Unsere Autoscheinwerfer tasten sich durch die Nacht. Sie treffen auf ein massives Hindernis von gleichmäßiger Textur und dunkler Farbe. Es sieht aus wie eine glatte Wand. Erst auf den zweiten Blick fällt auf, dass dieses Ding gar kein echtes Hindernis ist. Es ist die Zufahrtsstraße zu unserem Hotel. Sie bäumt sich in absurd steilem Winkel vor unserem Auto auf. Der Automotor brüllt unter seiner Haube einen Kampfschrei und schiebt die Fuhre einen halben Kilometer lang den Berg hinauf. Ich beginne mir ernsthaft Sorgen zu machen. Habe ich diese Gegend und dieses Hotel wirklich ausgesucht, mit der Vorstellung hier ein bisschen Fahrrad fahren zu können? Wie soll das gehen? Allein die Auffahrt aus dem Ortskern von Pec pod Sněžkou (Petzer) zu unserem Quartier wird ein Ding der Unmöglichkeit sein …

 


Ein Riesengebirgs-Abenteuer in 6 Teilen:

Teil 1: Gipfelsturm auf den Medvědín 
Teil 2: Spindlerpass Challenge 
Teil 3: Transit Krkonoše 
Teil 4: Der kleine Bruder des Ještěd 
Teil 5: Die Wand Teil II
Teil 6: Velké Finále

Dabei hätte ich doch vorgewarnt sein können. Schließlich treiben wir uns schon eine ganze Woche hier im Riesengebirge herum, einem Mittelgebirge, das so gern ein „richtiges“ Hochgebirge sein würde. Wenigstens den Titel „höchstes Gebirge der Tschechischen Republik“ trägt diese kleine Bergwelt ganz unbestritten. Das Riesengebirge heißt übrigens auf Tschechisch „Krkonoše“, was nichts anderes als der hiesige Name für den Berggeist „Rübezahl“ ist. Wörtlich müsste man also vom „Rübezahl-Gebirge“ sprechen. Wir sind also zu Besuch bei einem alten Berggeist!

 

Unser erstes Quartier steht in Špindlerův Mlýn (Spindlermühle). Das ist der touristische Hauptort hier und gleichzeitig ein Zentrum des Wintersports. Wintersport ist vielleicht nicht ganz das Richtige für den Monat August. Doch Špindlerův Mlýn schläft auch im Sommer nicht. Es herrscht ein Touristenzirkus der netten Art. Allerlei Bespaßungsbetriebe von der Hüpfburg über den Sessellift bis zum Tretrollerverleih preisen ihre Dienste und locken ein breites Publikum. Das wiederum wird von zahlreichen Restaurants versorgt, die zumeist über gemütliche Terrassen verfügen. Diese Terrassen sind abends dicht bevölkert und mit vielen bunten Lichtern illuminiert. Dazwischen rauscht die Elbe, die hier noch ein lustig sprudelnder Bach ist. Vielleicht möchte Špindlerův Mlýn ein wenig wie Davos in den Alpen oder wenigstens wie Zakopane in der Hohen Tatra sein. Zum Glück ist das nicht so! Im Grunde geht es hier eher beschaulich zu, doch es fehlt auch nichts.  

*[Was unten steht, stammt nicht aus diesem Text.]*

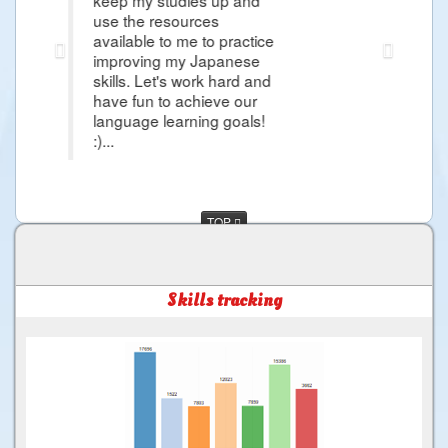
esources
Japanese Lessons and i'm so excited
to me to practice
more about Japanese Language I w
g my Japanese
day i would came in Japan to exper
t's work hard and
and more things that i want Learn th
to achieve our
much for the Good Service ...
learning goals!
TOP
Skills tracking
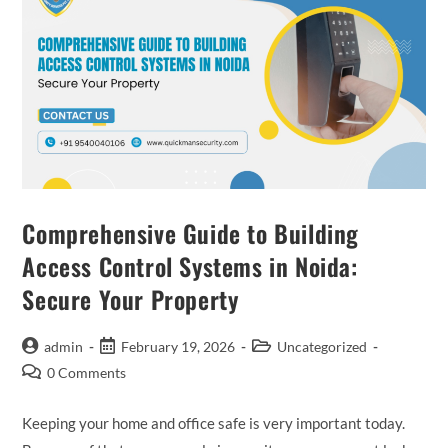
Comprehensive Guide to Building
Access Control Systems in Noida:
Secure Your Property
admin
February 19, 2026
Uncategorized
0 Comments
Keeping your home and office safe is very important today.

Gipfelsturm auf den Medvědín 

 

Gleich der erste Tag in Špindlerův Mlýn wird als Glückstag in die Urlaubsgeschichte eingehen. Bietet er mir doch gleich zwei Touren und sogar einen richtigen Berg! Alles beginnt damit, dass ich an der Rezeption unseres Hotels den Streckenplan eines örtlichen Mountainbike-Verleihers finde. Das ist allein schon deshalb erstaunlich, weil dieses Haus hauptsächlich Gäste der Kategorien „Stützstrumpf“ und „Kaffeekränzchen“ beherbergt. Nach dem Plan sollte es problemlos möglich sein, den Hausberg von Špindlerův Mlýn, den Medvědín (Schüsselberg oder Bärenberg) mit dem Bike zu erobern.

 

Unser Hotel liegt strategisch günstig und nimmt mir gleich die ersten Höhenmeter ab. In weiten Bögen fließt die Straße durch die höher gelegenen Ortsteile der kleinen Stadt. An einer Kreuzung, wo sich mehrere asphaltierte Straßen treffen, wird es ernst. Meine Route ist natürlich die steilste. Und diese Steigung wird mich mit ziemlich konstanter Hinterhältigkeit für die nächsten 2 Kilometer begleiten. „Das ist schon etwas anderes als die Müggelberge!“ schießt es mir durch den Kopf. Doch im Grunde habe ich es genau so gewollt. Bald ist ein halbwegs komfortables Tempo gefunden und ich rolle und schwitze so vor mich hin. Ein Anti-Sprinter, also eher der Typ für Ausdauersportarten war ich schon immer. Natürlich vergesse ich auch nicht, einen möglichst entspannten Gesichtsausdruck aufzusetzen, als ich unter dem gut besetzten Sessellift hindurchfahre. Erst als sich die Straße nach links wendet, ergibt sich ein interessanter Blick in das Elbtal. Erstaunlich, wie gewaltig tief diese Kinderstube der noch jungen Elbe doch ist. Hinter dem Flüsschen erhebt sich der mächtige Bergrücken des Riesengebirgskamms. Auf seiner Flanke liegt verteilt in weitem Abstand das Who-Is-Who der verschiedenen Bergbauden. Ganz links scheint das Tal zu Ende zu sein. Und genau dort auf der Kante glaube ich auch die markante Labská bouda (Labská bouda) zu erkennen.

 

Doch jetzt muss ich erst einmal weiter. Unvermittelt hört meine befestigte Straße auf und setzt sich als Schotterweg in beinahe entgegengesetzter Richtung fort. Dank der guten Gratis-Landkarte aus dem Hotel kommt diese Wendung für mich nicht überraschend. Jetzt ist auch die Steigung verschwunden. Im Gegenteil: Ein sanftes Gefälle verleitet zu rasanter Fahrt, was insofern risikolos ist, weil im August nicht mit Querverkehr von der Skipiste zu rechnen ist. Auch das Lächeln wirkt bei der erneuten Liftunterquerung schon viel ungezwungener als vorhin. Aber so ganz recht ist mir diese vorzeitige Abfahrt nicht. Schließlich bin ich noch längst nicht oben und die jetzt verjuxten Höhenmeter wollen anschließend erneut mit Schweiß bezahlt werden.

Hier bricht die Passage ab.